That is people acting like people do. And you're not going to change that.

It's not worth changing laws, leading witch hunts and making an example for the sake of that minority, because doing so just sweeps up the rest as well.

If you want to stop millionaires in listed buildings putting in swimming pools without VAT, you'll end up taxing churches putting in disabled ramps and little old ladies in leaky thatched cottages.

And if you want to stop tax relief on charitable donations you'll have to get round the fact it was given in the first place in order to help charities, and taking it away will catch a handful of wrong-un's but mainly just piss all over the people who can least afford it.
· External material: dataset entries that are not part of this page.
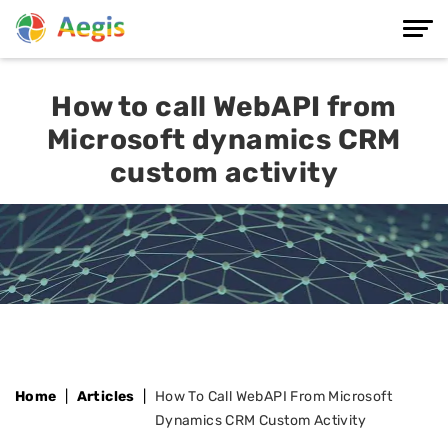
How to call WebAPI from
Microsoft dynamics CRM
custom activity
Home
Articles
How To Call WebAPI From Microsoft
Dynamics CRM Custom Activity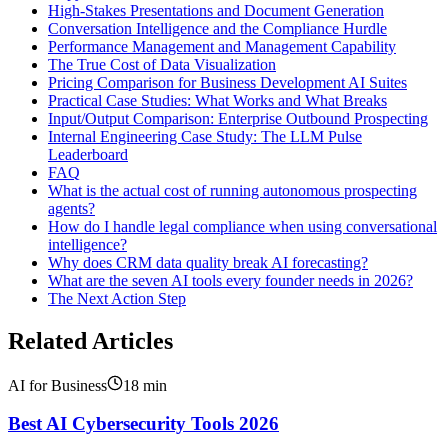
High-Stakes Presentations and Document Generation
Conversation Intelligence and the Compliance Hurdle
Performance Management and Management Capability
The True Cost of Data Visualization
Pricing Comparison for Business Development AI Suites
Practical Case Studies: What Works and What Breaks
Input/Output Comparison: Enterprise Outbound Prospecting
Internal Engineering Case Study: The LLM Pulse
Leaderboard
FAQ
What is the actual cost of running autonomous prospecting
agents?
How do I handle legal compliance when using conversational
intelligence?
Why does CRM data quality break AI forecasting?
What are the seven AI tools every founder needs in 2026?
The Next Action Step
Related Articles
AI for Business
18
min
Best AI Cybersecurity Tools 2026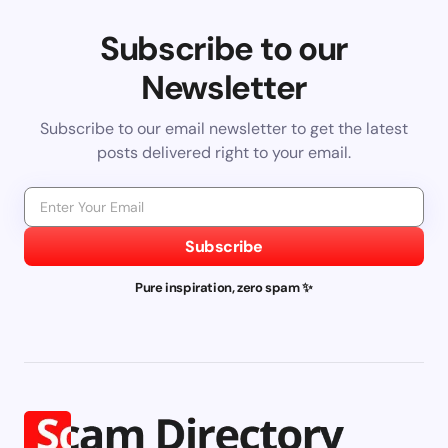
Subscribe to our
Newsletter
Subscribe to our email newsletter to get the latest
posts delivered right to your email.
Subscribe
Pure inspiration, zero spam ✨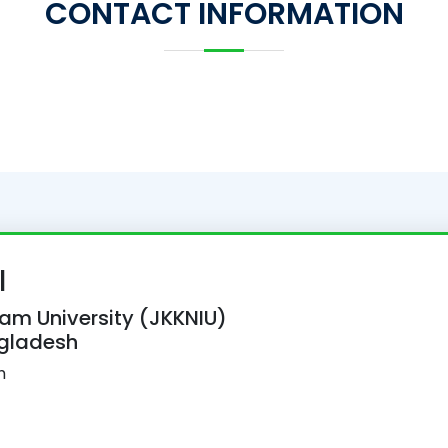
CONTACT INFORMATION
l
lam University (JKKNIU)
ngladesh
h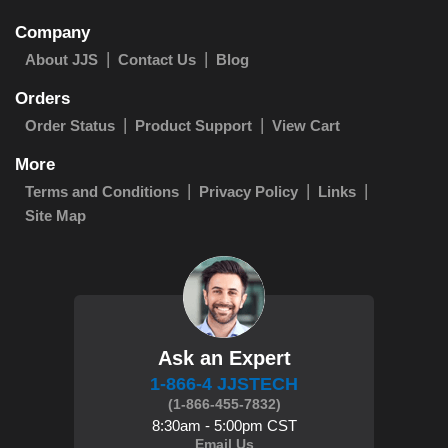
Company
About JJS
Contact Us
Blog
Orders
Order Status
Product Support
View Cart
More
Terms and Conditions
Privacy Policy
Links
Site Map
Ask an Expert
1-866-4 JJSTECH
(1-866-455-7832)
8:30am - 5:00pm CST
Email Us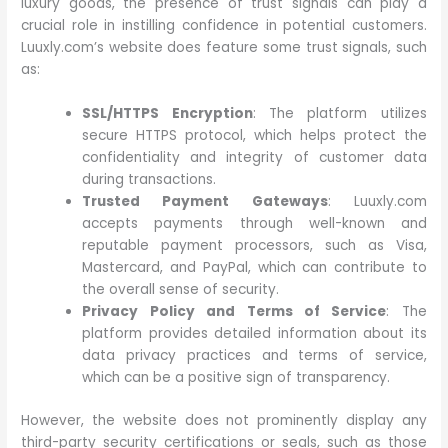
luxury goods, the presence of trust signals can play a
crucial role in instilling confidence in potential customers.
Luuxly.com’s website does feature some trust signals, such
as:
SSL/HTTPS Encryption
: The platform utilizes
secure HTTPS protocol, which helps protect the
confidentiality and integrity of customer data
during transactions.
Trusted Payment Gateways
: Luuxly.com
accepts payments through well-known and
reputable payment processors, such as Visa,
Mastercard, and PayPal, which can contribute to
the overall sense of security.
Privacy Policy and Terms of Service
: The
platform provides detailed information about its
data privacy practices and terms of service,
which can be a positive sign of transparency.
However, the website does not prominently display any
third-party security certifications or seals, such as those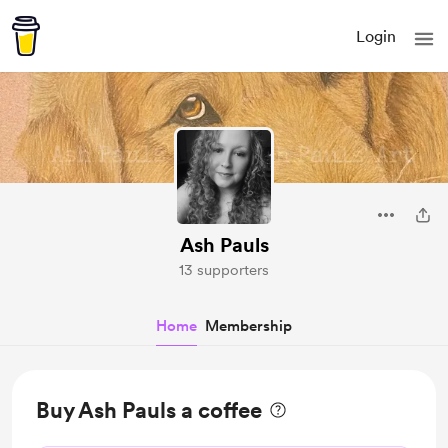
Login
Ash Pauls
13 supporters
Home
Membership
Buy Ash Pauls a coffee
I'm getting a little annoyed with a Chancellor who blames other people rather than fixing things. I'm tired of the vast majority paying more while getting less, and the constant media briefings about how it's all a bad man's fault rather than coming up with any bright ideas about how to get that 90 per cent working better and being richer, while keeping as much of an eye as you can on the remaining tenth.

But then, Gideon's last financial qualification was a Maths 'O' level. Although we don't even know if he got that, or if he did at what grade, because he's very conspicuously not told anyone.

My last financial qualification was a B in my Maths GCSE, and while I'd hesitate to lecture the Treasury on long division I do feel able to tell Gideon a thing or two about people.

Stop going after the little man, the middle man and even the big man. It's a massive waste of time and money because they either have no cash, not very much cash, or so much cash they can afford to employ better accountants than you. The bad ones are going to carry on being bad whether you like it or not.

Go after the money, instead. Go after Vodafone, Apple, Google, eBay, Yahoo! and Amazon which earn billions in this country but route it all through Ireland, Holland and Luxembourg.

Chase the Royal Bank of Scotland whose employees are being investigated for criminal tax fraud, Barclays which owes you £500m and Goldman Sachs which owes you £10m interest on its last bill.

You don't need to penalise them out of existence. You don't need to worry they'll all clear off if you expect them to pay normal corporation tax at 25 per cent, a rate most of us would be thrilled with.

They'll stay because there are 62 million people in this country who, if you'd just stop screwing them for five minutes, have money to spend.

Alternatively, carry on as you are and see where it gets you come the next election.

Although if you can do the maths on that I'll be very surprised.

"So 45.8m voters, 90 per cent of them hate me, that's... MILLIONS OF VOTES! Hooray!"